TASK DATA: Begin

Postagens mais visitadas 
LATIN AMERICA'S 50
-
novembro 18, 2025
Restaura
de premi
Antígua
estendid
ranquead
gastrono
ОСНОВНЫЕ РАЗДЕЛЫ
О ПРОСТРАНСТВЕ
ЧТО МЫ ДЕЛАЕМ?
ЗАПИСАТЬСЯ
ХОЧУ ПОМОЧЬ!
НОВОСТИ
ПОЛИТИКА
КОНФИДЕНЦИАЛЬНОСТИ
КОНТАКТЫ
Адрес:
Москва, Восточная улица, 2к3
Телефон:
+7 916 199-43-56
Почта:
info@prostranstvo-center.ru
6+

TASK DATA: End
TASK DATA: Begin

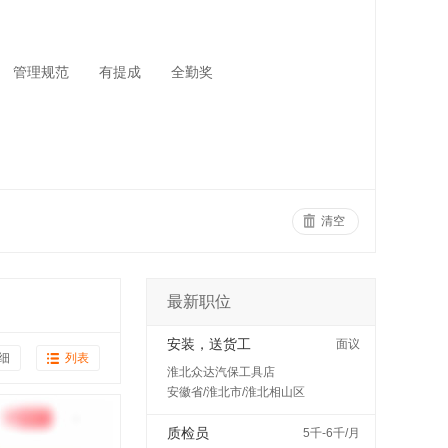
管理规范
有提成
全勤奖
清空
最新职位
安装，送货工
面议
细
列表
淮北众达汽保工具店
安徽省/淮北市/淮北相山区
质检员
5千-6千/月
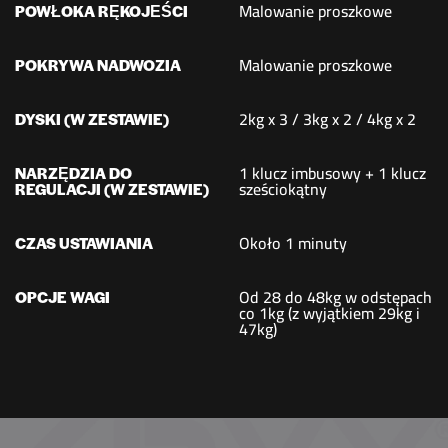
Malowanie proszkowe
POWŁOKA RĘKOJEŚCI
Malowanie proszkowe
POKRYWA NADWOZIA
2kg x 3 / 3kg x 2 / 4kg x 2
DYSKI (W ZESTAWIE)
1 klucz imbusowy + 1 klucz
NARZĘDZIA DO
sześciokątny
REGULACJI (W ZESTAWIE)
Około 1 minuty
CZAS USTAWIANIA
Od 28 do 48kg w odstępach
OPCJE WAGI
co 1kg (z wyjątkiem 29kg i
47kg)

TASK DATA: End

From the listing above, copy every line that holds the string "ZESTAWIE".

YOUR SOLUTION:
DYSKI (W ZESTAWIE)
REGULACJI (W ZESTAWIE)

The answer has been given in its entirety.